Selling the Public Sector: Latin America reacts; El Salvador: Who Will Have the Hospitals?

In El Salvador, efforts to put the public health system into private hands have provoked a wave of opposition: Last September 18, unionized doctors and workers at the Social Security Hospital in San Salvador, the capital, began an unprecedented joint strike in opposition to the privatization of the national system of which the hospital is a part. On October 9, employees of the Ministry of Public Health hospital system joined in with their own work stoppages. On October 16, thousands of doctors and medical workers protested in San Salvador against privatization in what has come to be called a White March, with participants dressed in white to show solidarity with the typically white-garbed medical profession and as a symbol of peace.

On October 23, community and social organizations joined the health care workers as an estimated 200,000 people dressed in white marched to the president’s house—the biggest protest in El Salvador since the civil war days of the early 1980s. A week later, protestors blocked the country’s main roadways, paralyzing 18 major arteries for most of the morning. Two more large White Marches took place on November 14 and December 6. The authorities reacted by stopping buses coming into San Salvador: People wearing white were taken off the buses, searched, intimidated and threatened, in a style reminiscent of the violent era of the 1970s and 80s.

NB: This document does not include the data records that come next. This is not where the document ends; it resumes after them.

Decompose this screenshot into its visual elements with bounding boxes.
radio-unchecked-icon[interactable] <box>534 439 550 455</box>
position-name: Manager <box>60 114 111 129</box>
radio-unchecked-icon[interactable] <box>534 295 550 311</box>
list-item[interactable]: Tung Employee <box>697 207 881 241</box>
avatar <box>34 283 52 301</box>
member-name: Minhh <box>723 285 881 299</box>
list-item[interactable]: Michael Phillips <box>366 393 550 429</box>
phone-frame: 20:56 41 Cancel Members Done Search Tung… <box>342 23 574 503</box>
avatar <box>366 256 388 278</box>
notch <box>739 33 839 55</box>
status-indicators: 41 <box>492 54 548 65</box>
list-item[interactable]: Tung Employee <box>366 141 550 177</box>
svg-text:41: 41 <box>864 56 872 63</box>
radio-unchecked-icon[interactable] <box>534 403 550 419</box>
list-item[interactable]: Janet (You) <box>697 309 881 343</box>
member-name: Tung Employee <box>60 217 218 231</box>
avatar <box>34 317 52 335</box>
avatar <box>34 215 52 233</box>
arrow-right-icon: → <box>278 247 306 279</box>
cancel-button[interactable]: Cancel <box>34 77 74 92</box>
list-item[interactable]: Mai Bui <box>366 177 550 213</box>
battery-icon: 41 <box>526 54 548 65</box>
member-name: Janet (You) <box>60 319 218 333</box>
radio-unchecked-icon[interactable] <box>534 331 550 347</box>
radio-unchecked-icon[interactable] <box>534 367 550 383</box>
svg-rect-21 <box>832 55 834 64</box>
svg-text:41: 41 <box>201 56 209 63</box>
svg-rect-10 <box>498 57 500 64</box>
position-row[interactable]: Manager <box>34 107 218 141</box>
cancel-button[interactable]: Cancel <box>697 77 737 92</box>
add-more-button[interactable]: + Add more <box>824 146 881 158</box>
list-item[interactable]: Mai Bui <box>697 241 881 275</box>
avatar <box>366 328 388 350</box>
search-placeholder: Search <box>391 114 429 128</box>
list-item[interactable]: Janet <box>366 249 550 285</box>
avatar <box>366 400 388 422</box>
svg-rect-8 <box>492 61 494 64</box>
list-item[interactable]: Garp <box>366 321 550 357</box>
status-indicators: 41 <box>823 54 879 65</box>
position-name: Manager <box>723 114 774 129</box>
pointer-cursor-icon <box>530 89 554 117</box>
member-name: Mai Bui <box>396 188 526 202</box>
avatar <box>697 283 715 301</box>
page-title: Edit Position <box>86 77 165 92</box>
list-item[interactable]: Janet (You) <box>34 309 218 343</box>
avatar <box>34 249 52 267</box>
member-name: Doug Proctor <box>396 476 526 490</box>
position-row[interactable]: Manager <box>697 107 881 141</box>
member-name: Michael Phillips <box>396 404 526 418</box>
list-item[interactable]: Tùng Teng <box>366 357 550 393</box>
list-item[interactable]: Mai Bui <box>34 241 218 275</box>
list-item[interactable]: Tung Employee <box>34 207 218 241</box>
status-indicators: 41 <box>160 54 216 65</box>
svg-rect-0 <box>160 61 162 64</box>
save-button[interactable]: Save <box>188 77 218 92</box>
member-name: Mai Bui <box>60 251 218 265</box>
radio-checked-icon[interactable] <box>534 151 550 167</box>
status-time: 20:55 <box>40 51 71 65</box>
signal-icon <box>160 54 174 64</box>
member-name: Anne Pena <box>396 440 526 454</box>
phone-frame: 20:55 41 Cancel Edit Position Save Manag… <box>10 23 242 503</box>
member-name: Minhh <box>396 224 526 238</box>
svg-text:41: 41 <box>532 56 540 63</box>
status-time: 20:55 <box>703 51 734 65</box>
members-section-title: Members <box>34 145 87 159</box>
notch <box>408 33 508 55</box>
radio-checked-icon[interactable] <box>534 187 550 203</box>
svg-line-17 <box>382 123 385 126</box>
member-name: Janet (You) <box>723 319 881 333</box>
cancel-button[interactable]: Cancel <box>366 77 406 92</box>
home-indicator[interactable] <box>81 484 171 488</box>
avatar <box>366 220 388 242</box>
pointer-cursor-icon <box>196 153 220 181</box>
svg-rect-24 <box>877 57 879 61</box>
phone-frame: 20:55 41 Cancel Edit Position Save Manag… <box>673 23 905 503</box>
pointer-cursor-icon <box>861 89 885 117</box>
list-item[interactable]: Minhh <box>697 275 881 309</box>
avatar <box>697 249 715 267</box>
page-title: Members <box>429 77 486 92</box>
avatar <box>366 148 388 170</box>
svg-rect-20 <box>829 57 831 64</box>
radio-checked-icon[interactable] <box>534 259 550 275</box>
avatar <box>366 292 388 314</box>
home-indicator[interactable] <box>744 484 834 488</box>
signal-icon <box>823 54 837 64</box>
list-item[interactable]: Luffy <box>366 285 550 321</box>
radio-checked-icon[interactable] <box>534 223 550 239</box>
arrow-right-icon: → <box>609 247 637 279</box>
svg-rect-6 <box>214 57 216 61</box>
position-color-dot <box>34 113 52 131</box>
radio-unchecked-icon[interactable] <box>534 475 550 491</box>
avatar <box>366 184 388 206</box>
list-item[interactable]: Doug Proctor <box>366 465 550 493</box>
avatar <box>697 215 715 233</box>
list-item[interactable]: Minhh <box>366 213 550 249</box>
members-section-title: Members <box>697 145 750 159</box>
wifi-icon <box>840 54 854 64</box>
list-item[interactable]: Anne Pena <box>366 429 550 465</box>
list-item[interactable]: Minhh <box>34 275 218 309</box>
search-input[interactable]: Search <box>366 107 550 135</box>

The strike and marches were most immediately aimed at showing support for a legislative decree that would prohibit privatization of El Salvador’s two national health care systems: the Social Security Institute and the Ministry of Public Health. The national assembly passed the bill on October 17 with a simple majority, but President Francisco Flores threatened to veto it. Then, on October 31, in an attempt to thwart the mobilizations, Flores announced in a nationally televised address that he would not veto the bill, but using a play on words he also did not say he would sign it into law.

On November 14th the Legislative Assembly passed the bill again, this time with a two-thirds majority, obligating the President to sign the bill into law. This was a major victory for the anti-privatization movement, but it was short lived as on December 19 the decree was overturned in yet another assembly vote when the right-wing Party for National Conciliation (PCN), which had initially voted for the decree, joined the governing Nationalist Republican Alliance (ARENA) in opposing it.

Anti-privatization sentiment is widespread; a poll taken by the prestigious Jesuit University polling institution IUDOP showed that eight out of 10 Salvadorans are against privatization of the public health care system. But the issue has highlighted the continuing differences of the main opponents of the Salvadoran war years: ARENA—tied to death squad activity during the civil war era and El Salvador’s ruling party for the last thirteen years—has promoted privatization. The Farabundo Martí National Liberation Front (FMLN), the former guerrilla front, is now a legal political party that won 31 of 84 seats in the last assembly election, the largest number of any single party. The FMLN has been the only party to consistently support the anti-privatization movement and its call for maintaining the public health system.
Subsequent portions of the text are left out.